Non-exclusive use (meaning you can license them again), limited term. If the photos inclide people, do you have permission? Figure $200-$300 each.
posted by Ideefixe at 9:46 PM on February 7, 2012


Best answer: They probably have a standard boilerplater legal doc and may or may not be willing to tweak it much. I know with books, we tried to make sure we got lifetime rights (nothing worse than finding out ten years down the line that you want to re-issue a book but the original editor only got rights to use the photos for 5 years, and thus the wild goose chase of re-permissioning all the photos begins...) and ability to re-use in all media (especially electronic/e-book/website/foreign edition/promotion, etc). Some photographers were picky and asked that we request permission for every re-use, which was a hassle for us, but from the artist's perspective, I could see why. So if you really care about how your photos are used, you can try asking for that. Up to you about whether or not you want to still go through with it if they decline on that.

Not sure about magazines (especially large ones; I've only helped out with smaller guys that had zero budget for photos; everything would be contributed for free), but I assume they have a standard rate for photos? $200-$300 sounds like a very fair rate. But maybe less if its a lot of photos. Be glad you're getting paid and that they didn't just slap in some cheap stock images.

Congrats on becoming a professional photographer!
posted by jng at 11:22 PM on February 7, 2012 [1 favorite]


Go to a stock image site and price out some rights managed images (not royalty-free), with terms you'd be comfortable with. That would be the very minimum of what I'd accept.

Try Corbis or Getty, for starters.
posted by danny the boy at 12:44 AM on February 8, 2012


Your first question to them should be, "What are the usual rates you pay for something like this?"

At least three or four times in my career, I've been very pleasantly surprised by the answer to that question, and have accepted those rates readily.

Of course, more than a few other times in my career, I've not known whether to laugh or cry over the answer.

One way or the other, a key point is to make sure that you have in writing what specific usages you're granting the publication.
posted by imjustsaying at 4:04 AM on February 8, 2012


There was a question recently about this topic, some of the answers there might help.
posted by PussKillian at 8:25 AM on February 8, 2012


Just as a piece of perspective, the Progressive (which is a hardly a large-circulation magazine) licensed a photo I took at my college newspaper three or four years back and paid $75 for it.
posted by akgerber at 8:38 AM on February 8, 2012


200 might be a fair rate, but so might 2000 or more. The price depends on size of the usage, length of the usage, circulation size, place in the publication and more. Go to Getty's site and calculate a price for a rights-managed editorial usage and fill in all the details the calculator asks for. If you don't know the right values for that calculator, ask for the specifics from the publication. There is absolutely no way anyone here can give a proper price without knowing those details.

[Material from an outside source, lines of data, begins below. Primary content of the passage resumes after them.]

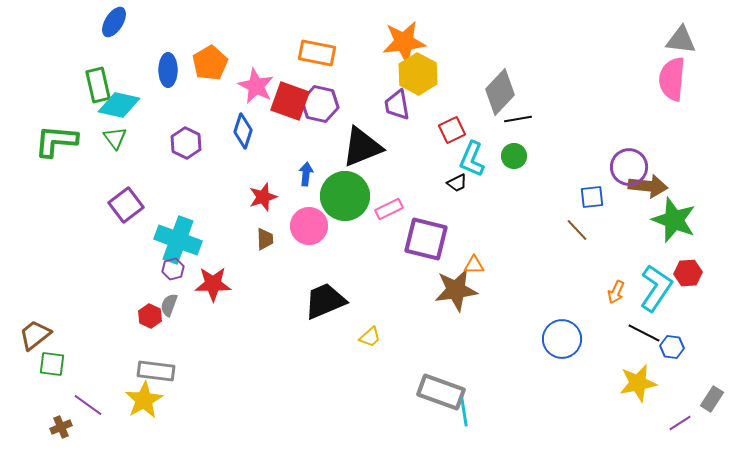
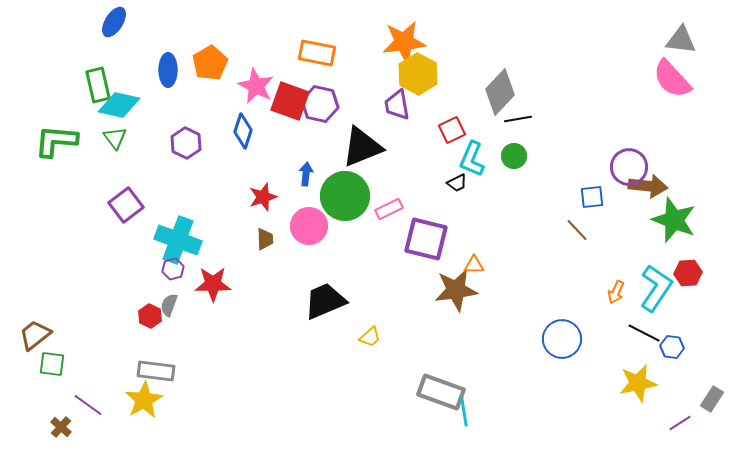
pink semicircle at (672, 79): rotated 48 degrees counterclockwise
brown cross at (61, 427): rotated 25 degrees counterclockwise
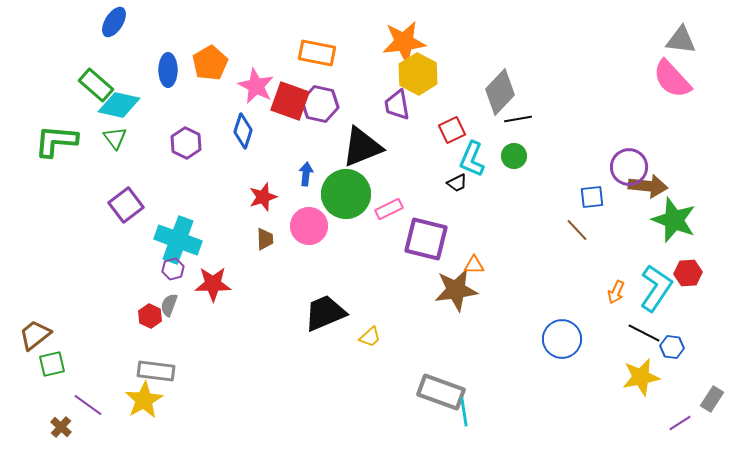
green rectangle at (98, 85): moved 2 px left; rotated 36 degrees counterclockwise
green circle at (345, 196): moved 1 px right, 2 px up
black trapezoid at (325, 301): moved 12 px down
green square at (52, 364): rotated 20 degrees counterclockwise
yellow star at (638, 383): moved 3 px right, 6 px up
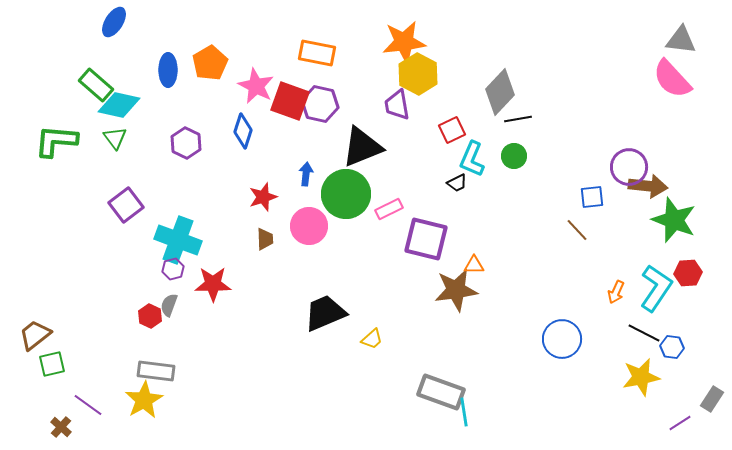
yellow trapezoid at (370, 337): moved 2 px right, 2 px down
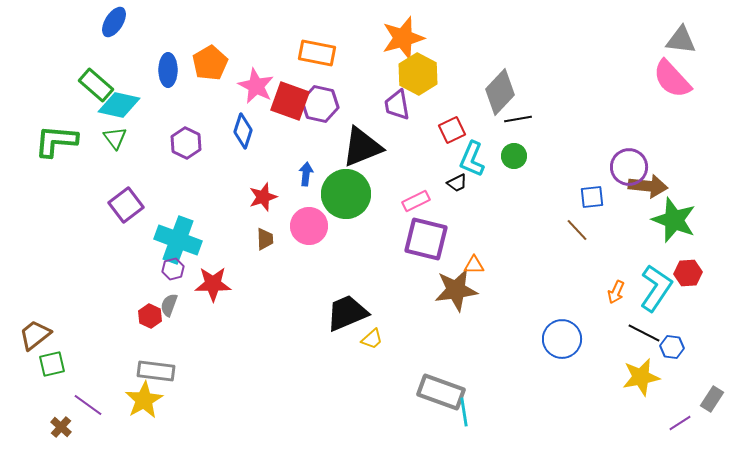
orange star at (404, 42): moved 1 px left, 4 px up; rotated 9 degrees counterclockwise
pink rectangle at (389, 209): moved 27 px right, 8 px up
black trapezoid at (325, 313): moved 22 px right
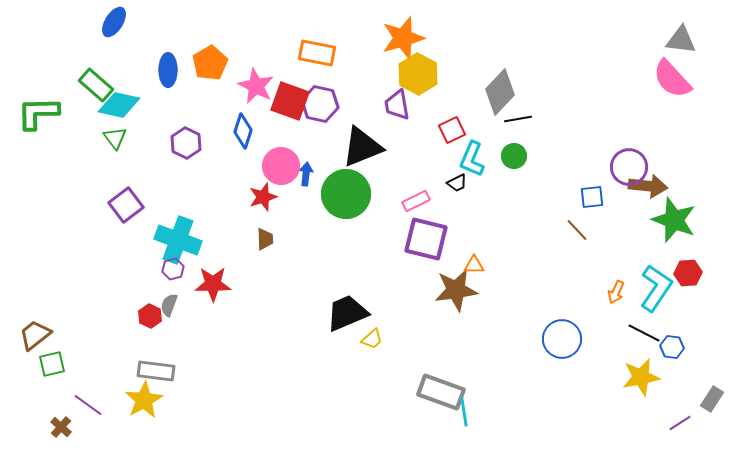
green L-shape at (56, 141): moved 18 px left, 28 px up; rotated 6 degrees counterclockwise
pink circle at (309, 226): moved 28 px left, 60 px up
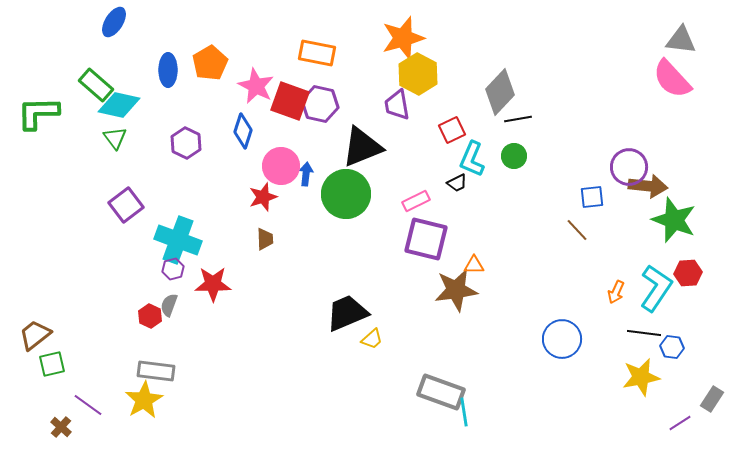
black line at (644, 333): rotated 20 degrees counterclockwise
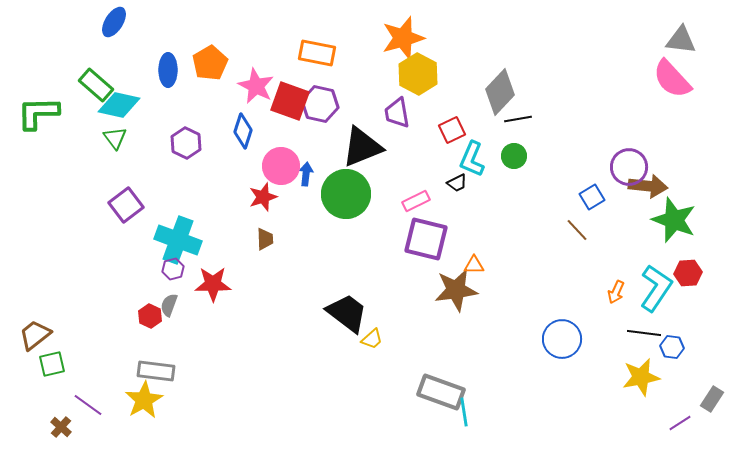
purple trapezoid at (397, 105): moved 8 px down
blue square at (592, 197): rotated 25 degrees counterclockwise
black trapezoid at (347, 313): rotated 60 degrees clockwise
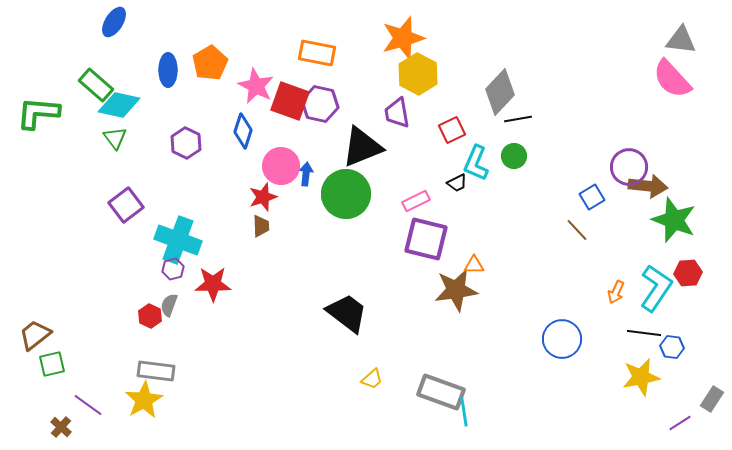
green L-shape at (38, 113): rotated 6 degrees clockwise
cyan L-shape at (472, 159): moved 4 px right, 4 px down
brown trapezoid at (265, 239): moved 4 px left, 13 px up
yellow trapezoid at (372, 339): moved 40 px down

And don't get into the mode of thinking that any money here is better than no money. There's a multi-million dollar industry based on licensing images. Make sure you get paid fairly and don't give up anything more than a very limited usage of your pictures. Your most powerful tool is saying "no.". If they balk at your price or anything else, just walk away. You weren't counting on the money, and you shouldn't have to give a cut rate for your pictures just because this isn't your main thing. Once a picture's on the page, it doesn't matter who took it. In fact, the reason they're coming to you (probably) is because they can't find a similar picture at any of the stock libraries where they would get a discount or have a subscription arrangement.
posted by msbrauer at 8:42 AM on February 8, 2012


Getty's site isn't really as useful for your purposes as is say, istockphoto or Pond5. If you price your photo like a Sports Illustrated exclusive, you'll price yourself out of their range.

Non exclusive, print only, in-context promotion, $200 each or so.
posted by Ideefixe at 8:46 AM on February 8, 2012


Getty's site isn't really as useful for your purposes as is say, istockphoto or Pond5.....Non exclusive, print only, in-context promotion, $200 each or so.

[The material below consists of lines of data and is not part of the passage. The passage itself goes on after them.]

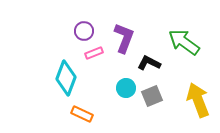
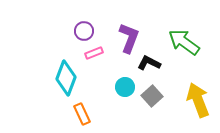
purple L-shape: moved 5 px right
cyan circle: moved 1 px left, 1 px up
gray square: rotated 20 degrees counterclockwise
orange rectangle: rotated 40 degrees clockwise
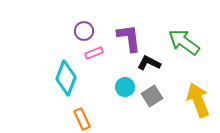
purple L-shape: rotated 28 degrees counterclockwise
gray square: rotated 10 degrees clockwise
orange rectangle: moved 5 px down
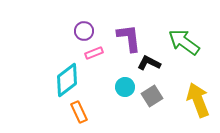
cyan diamond: moved 1 px right, 2 px down; rotated 32 degrees clockwise
orange rectangle: moved 3 px left, 7 px up
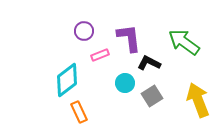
pink rectangle: moved 6 px right, 2 px down
cyan circle: moved 4 px up
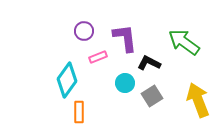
purple L-shape: moved 4 px left
pink rectangle: moved 2 px left, 2 px down
cyan diamond: rotated 16 degrees counterclockwise
orange rectangle: rotated 25 degrees clockwise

This is why photographers have a hard time making a living. And stay as far away as you can from istockphoto. $200 is laughable for a lot of usages. I just licensed a picture to a small circulation magazine for 1/4 page, inside-only, single-use, non-exclusive usage for $560; no digital, no other editions, etc. Sure, it was a photo that not a lot of other places have, but it's a pretty average licensing fee for me.

Look at Getty. I did a quick search for editorial images in the last 24 hours and priced out a small usage. The total is $328 print only, inside, single usage in a weekly with 1 million circulation, up to 1/4 page. That seems a little low, but it might be because they're just redistributing a Washington Post image. I just did another search in the "creative images" category limited to rights managed images. Using the same licensing terms, it's $440. Change the parameters around, and you'll get a different number, but for even a small usage, we're looking at well above $200. Neither of these images are particularly unique or interesting.

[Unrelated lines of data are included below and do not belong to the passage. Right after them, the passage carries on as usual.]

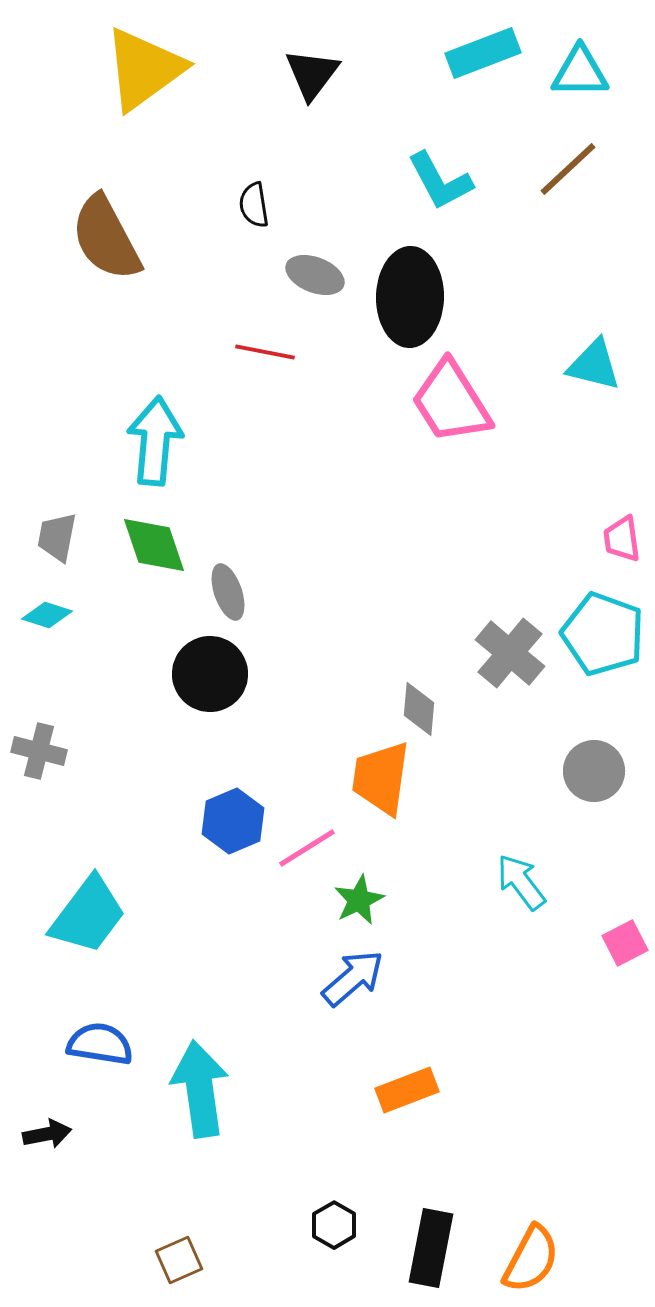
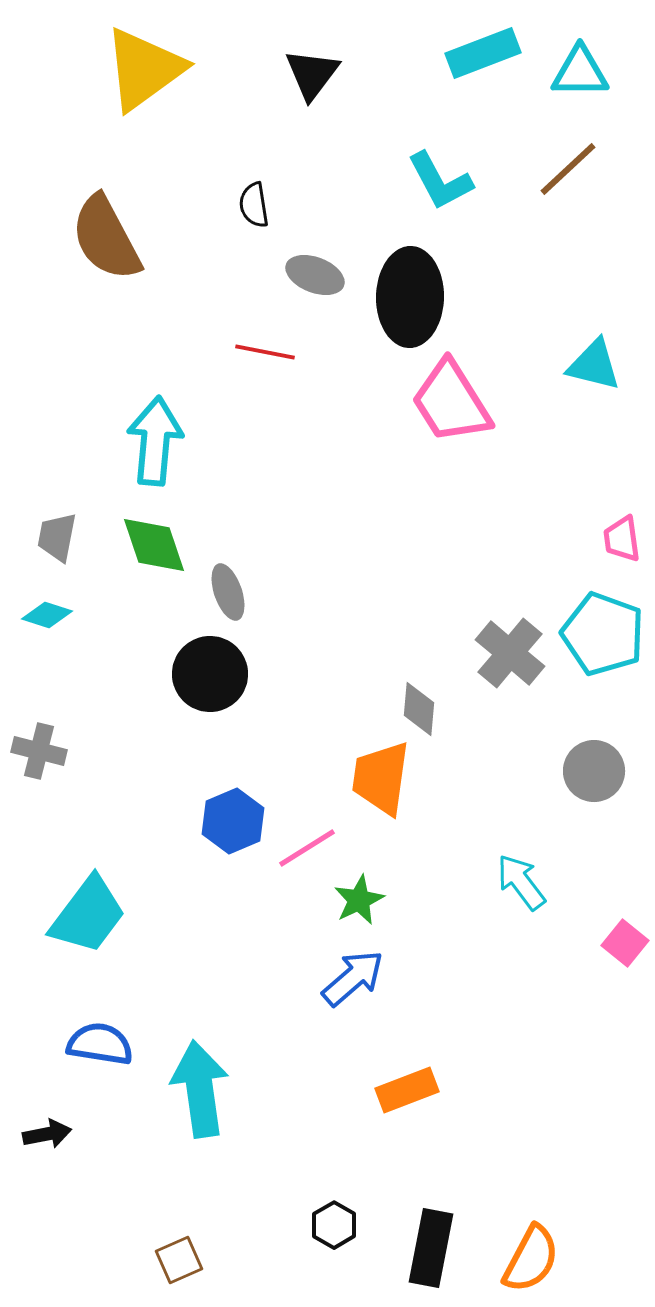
pink square at (625, 943): rotated 24 degrees counterclockwise
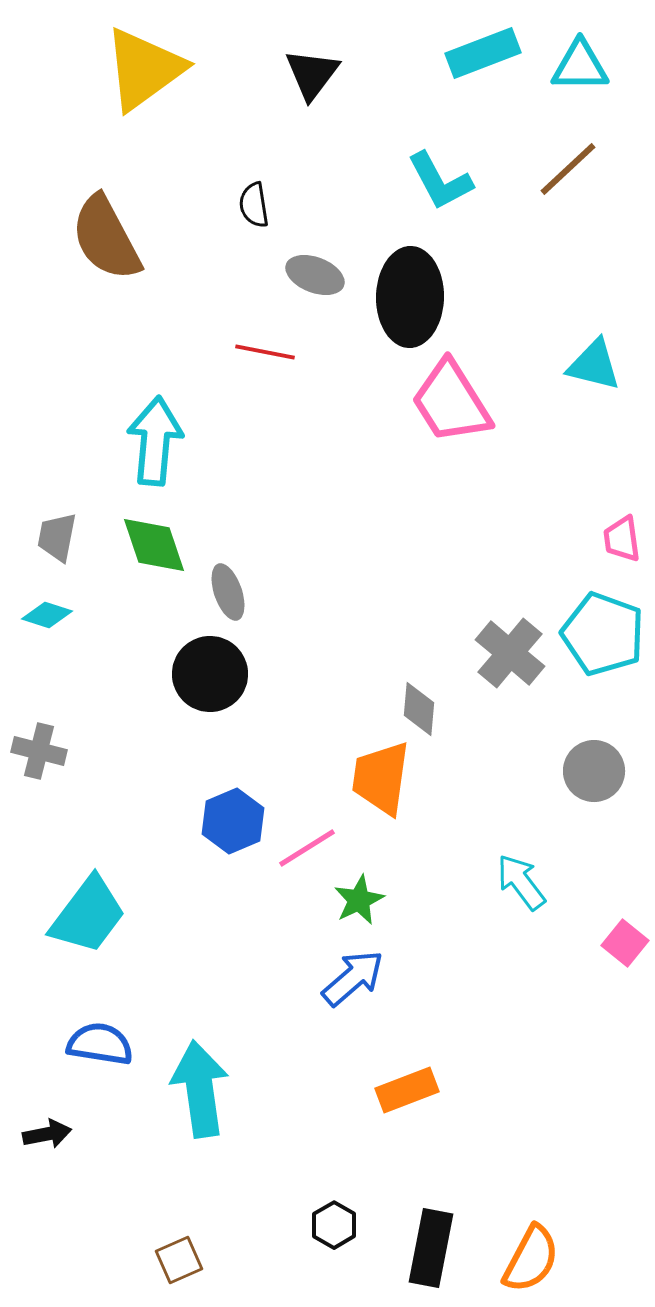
cyan triangle at (580, 72): moved 6 px up
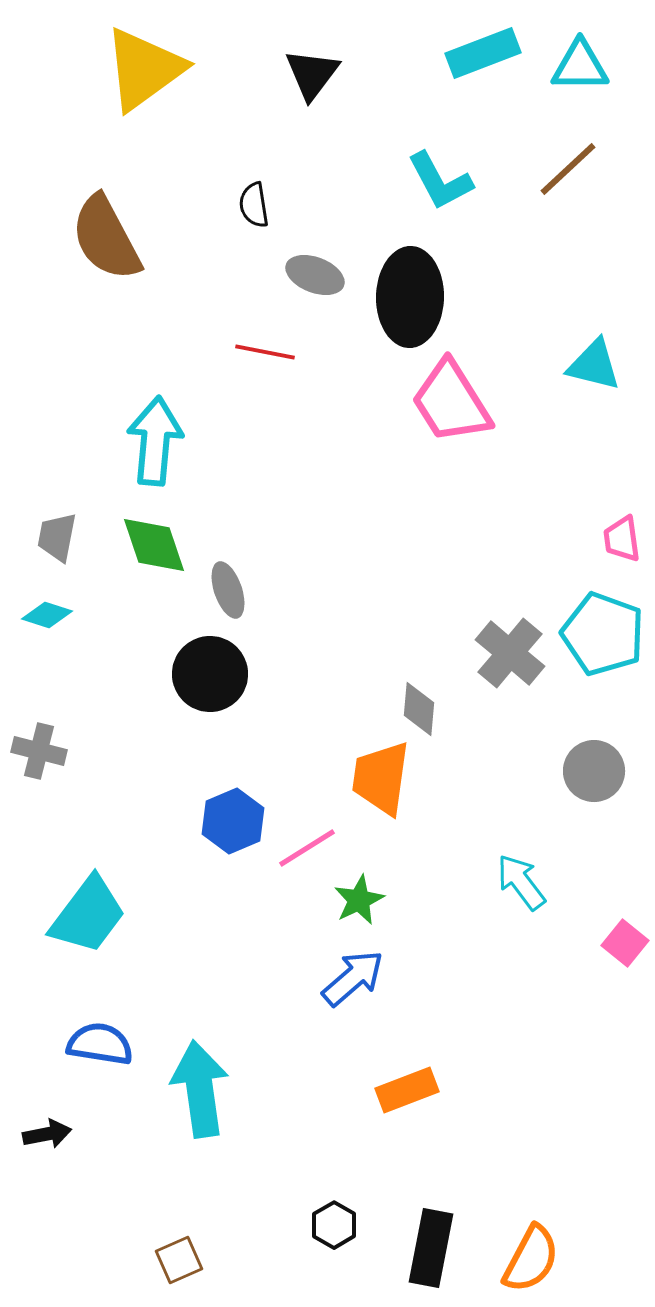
gray ellipse at (228, 592): moved 2 px up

Maybe you can up the price a bit because no one else has similar pictures? Maybe you can up the price because the pictures are particularly difficult to get (image taken while cave diving likely cost a little bit more to license than images taken at a 4th of July parade).

The point is, there isn't a clear answer, but $200 is probably too low, and we can't give an answer until we know some more details.